SUPPLIED INFORMATION >>
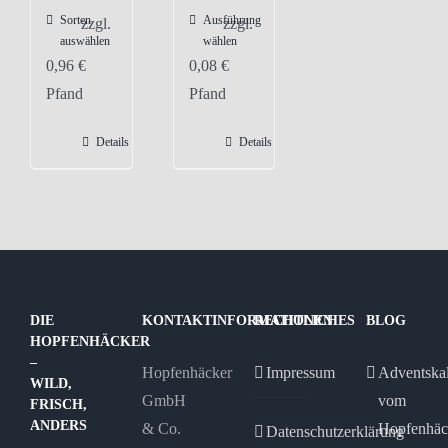
Sorten
Ausführung
Dieses
zzgl.
zzgl.
auswählen
wählen
Produkt
0,96
€
0,08
€
weist
Pfand
Pfand
mehrere
Varianten
Details
Details
auf.
Die
Optionen
können
auf
der
DIE
KONTAKTINFORMATIONEN
RECHTLICHES
BLOG
Produktseite
HOPFENHÄCKER
gewählt
–
Hopfenhäcker
Impressum
Adventska
WILD,
werden
GmbH
vom
FRISCH,
ANDERS
& Co.
Hopfenhäc
Datenschutzerklärung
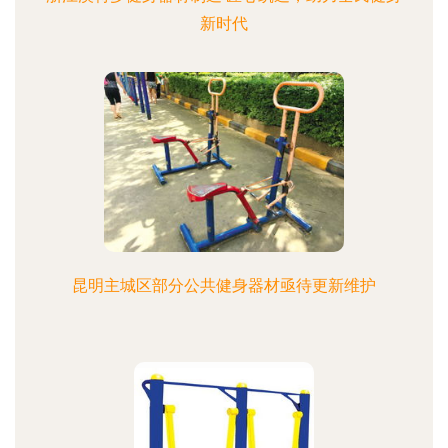
新时代
昆明主城区部分公共健身器材亟待更新维护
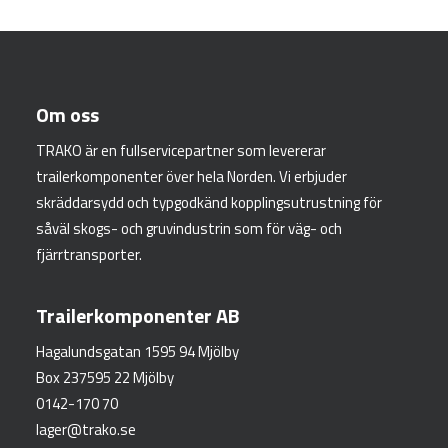
Om oss
TRAKO är en fullservicepartner som levererar
trailerkomponenter över hela Norden. Vi erbjuder
skräddarsydd och typgodkänd kopplingsutrustning för
såväl skogs- och gruvindustrin som för väg- och
fjärrtransporter.
Trailerkomponenter AB
Hagalundsgatan 1595 94 Mjölby
Box 237595 22 Mjölby
0142-170 70
lager@trako.se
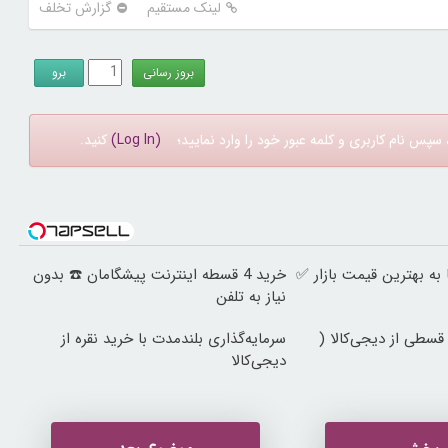
لینک مستقیم
گزارش تخلف
سپس نام کاربری و کلمه عبور خود را وارد نمایید؛
(Log In)
کنید.
ه بهترین قیمت بازار ✅
خرید 4 قسطه اینترنت پیشگامان ☎️ بدون
نیاز به تلفن
قسطی از دیجی‌کالا (
سرمایه‌گذاری بلندمدت با خرید نقره از
دیجی‌کالا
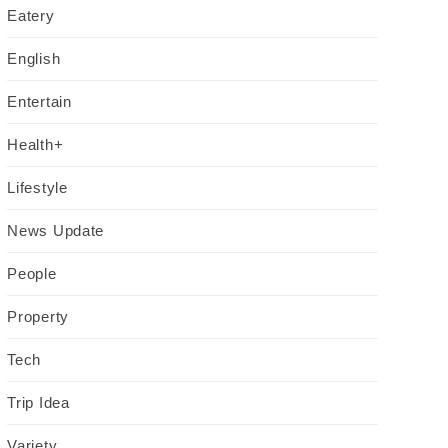
Eatery
English
Entertain
Health+
Lifestyle
News Update
People
Property
Tech
Trip Idea
Variety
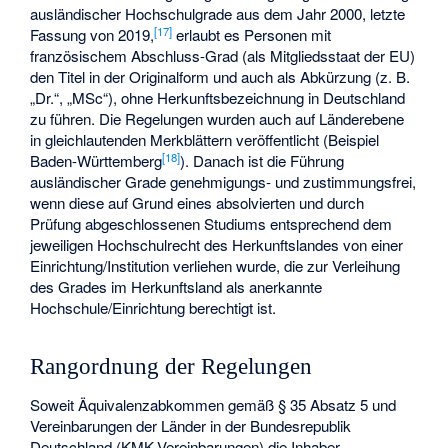
ausländischer Hochschulgrade aus dem Jahr 2000, letzte
[
17
]
Fassung von 2019,
erlaubt es Personen mit
französischem Abschluss-Grad (als Mitgliedsstaat der EU)
den Titel in der Originalform und auch als Abkürzung (z. B.
„Dr.“, „MSc“), ohne Herkunftsbezeichnung in Deutschland
zu führen. Die Regelungen wurden auch auf Länderebene
in gleichlautenden Merkblättern veröffentlicht (Beispiel
[
18
]
Baden-Württemberg
). Danach ist die Führung
ausländischer Grade genehmigungs- und zustimmungsfrei,
wenn diese auf Grund eines absolvierten und durch
Prüfung abgeschlossenen Studiums entsprechend dem
jeweiligen Hochschulrecht des Herkunftslandes von einer
Einrichtung/Institution verliehen wurde, die zur Verleihung
des Grades im Herkunftsland als anerkannte
Hochschule/Einrichtung berechtigt ist.
Rangordnung der Regelungen
Soweit Äquivalenzabkommen gemäß § 35 Absatz 5 und
Vereinbarungen der Länder in der Bundesrepublik
Deutschland (KMK-Vereinbarungen) die Inhaber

PROBLEM >> In the records above, everything from the line with "Hagalundsgatan 1595 94 Mjölby" down to the line with "Einrichtung/Institution verliehen wurde, die" must be duplicated exactly, both lines kept. Leave no pictures in.

SOLVED EXERCISE >>
Hagalundsgatan 1595 94 Mjölby
Box 237595 22 Mjölby
0142-170 70
lager@trako.se
لینک مستقیم
گزارش تخلف
سپس نام کاربری و کلمه عبور خود را وارد نمایید؛
(Log In)
کنید.
ه بهترین قیمت بازار ✅
خرید 4 قسطه اینترنت پیشگامان ☎️ بدون
نیاز به تلفن
قسطی از دیجی‌کالا (
سرمایه‌گذاری بلندمدت با خرید نقره از
دیجی‌کالا
Eatery
English
Entertain
Health+
Lifestyle
News Update
People
Property
Tech
Trip Idea
Variety
ausländischer Hochschulgrade aus dem Jahr 2000, letzte
[
17
]
Fassung von 2019,
erlaubt es Personen mit
französischem Abschluss-Grad (als Mitgliedsstaat der EU)
den Titel in der Originalform und auch als Abkürzung (z. B.
„Dr.“, „MSc“), ohne Herkunftsbezeichnung in Deutschland
zu führen. Die Regelungen wurden auch auf Länderebene
in gleichlautenden Merkblättern veröffentlicht (Beispiel
[
18
]
Baden-Württemberg
). Danach ist die Führung
ausländischer Grade genehmigungs- und zustimmungsfrei,
wenn diese auf Grund eines absolvierten und durch
Prüfung abgeschlossenen Studiums entsprechend dem
jeweiligen Hochschulrecht des Herkunftslandes von einer
Einrichtung/Institution verliehen wurde, die zur Verleihung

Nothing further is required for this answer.